[[ Provided records, beginning ]]
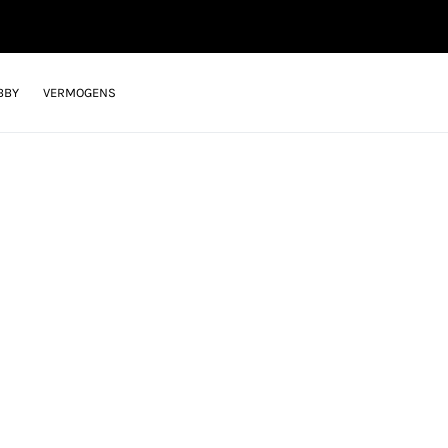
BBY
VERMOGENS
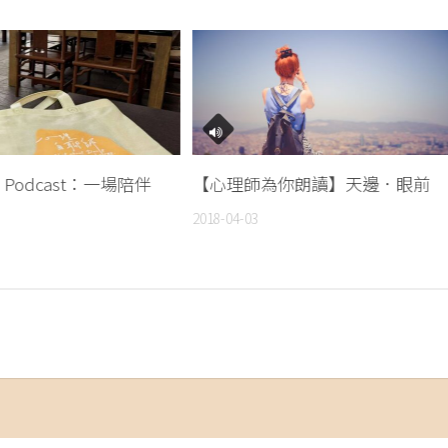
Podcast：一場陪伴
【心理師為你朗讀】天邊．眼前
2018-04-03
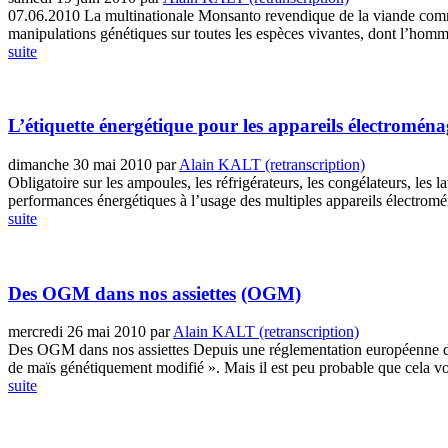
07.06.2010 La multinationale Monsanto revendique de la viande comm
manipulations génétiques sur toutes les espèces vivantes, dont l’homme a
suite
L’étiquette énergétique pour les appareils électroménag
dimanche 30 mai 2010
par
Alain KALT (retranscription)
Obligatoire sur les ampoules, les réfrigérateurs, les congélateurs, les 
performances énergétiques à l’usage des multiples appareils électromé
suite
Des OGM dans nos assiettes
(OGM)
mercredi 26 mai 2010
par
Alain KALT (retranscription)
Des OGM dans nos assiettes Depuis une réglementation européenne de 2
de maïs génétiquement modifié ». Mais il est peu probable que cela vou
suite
[[ Provided records, end ]]
[[ Provided records, beginning ]]
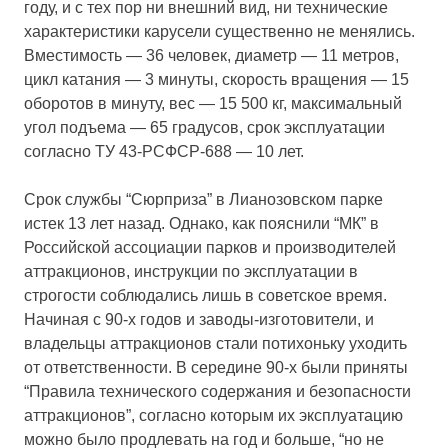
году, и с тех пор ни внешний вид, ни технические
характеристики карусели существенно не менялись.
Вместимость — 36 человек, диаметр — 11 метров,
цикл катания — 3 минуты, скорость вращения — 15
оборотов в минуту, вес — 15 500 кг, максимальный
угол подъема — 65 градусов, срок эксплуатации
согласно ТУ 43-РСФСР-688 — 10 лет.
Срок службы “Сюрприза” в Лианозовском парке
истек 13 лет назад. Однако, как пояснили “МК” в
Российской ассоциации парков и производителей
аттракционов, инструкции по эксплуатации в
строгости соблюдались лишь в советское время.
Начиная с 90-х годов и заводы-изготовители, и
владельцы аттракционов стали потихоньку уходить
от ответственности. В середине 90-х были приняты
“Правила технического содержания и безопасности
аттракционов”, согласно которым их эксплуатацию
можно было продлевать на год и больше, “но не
[[ Provided records, end ]]
[[ Provided records, beginning ]]
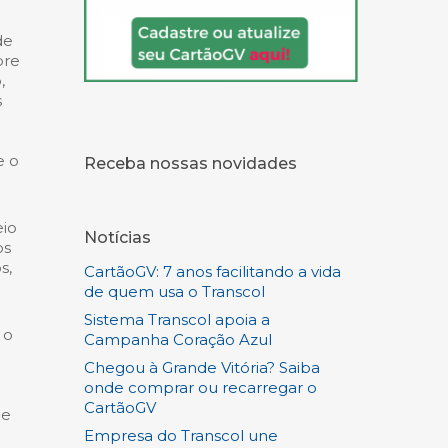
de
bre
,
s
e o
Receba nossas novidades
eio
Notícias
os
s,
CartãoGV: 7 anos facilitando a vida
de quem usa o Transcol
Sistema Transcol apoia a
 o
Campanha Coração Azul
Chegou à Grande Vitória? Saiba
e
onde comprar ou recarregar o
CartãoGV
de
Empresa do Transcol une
[[ Provided records, end ]]
- **Your instructions**
Output exactly the lines of the material above from the one containing "Вместимость — 36" up to and including the one containing "можно было продлевать".

- **Answer to this problem**
Вместимость — 36 человек, диаметр — 11 метров,
цикл катания — 3 минуты, скорость вращения — 15
оборотов в минуту, вес — 15 500 кг, максимальный
угол подъема — 65 градусов, срок эксплуатации
согласно ТУ 43-РСФСР-688 — 10 лет.
Срок службы “Сюрприза” в Лианозовском парке
истек 13 лет назад. Однако, как пояснили “МК” в
Российской ассоциации парков и производителей
аттракционов, инструкции по эксплуатации в
строгости соблюдались лишь в советское время.
Начиная с 90-х годов и заводы-изготовители, и
владельцы аттракционов стали потихоньку уходить
от ответственности. В середине 90-х были приняты
“Правила технического содержания и безопасности
аттракционов”, согласно которым их эксплуатацию
можно было продлевать на год и больше, “но не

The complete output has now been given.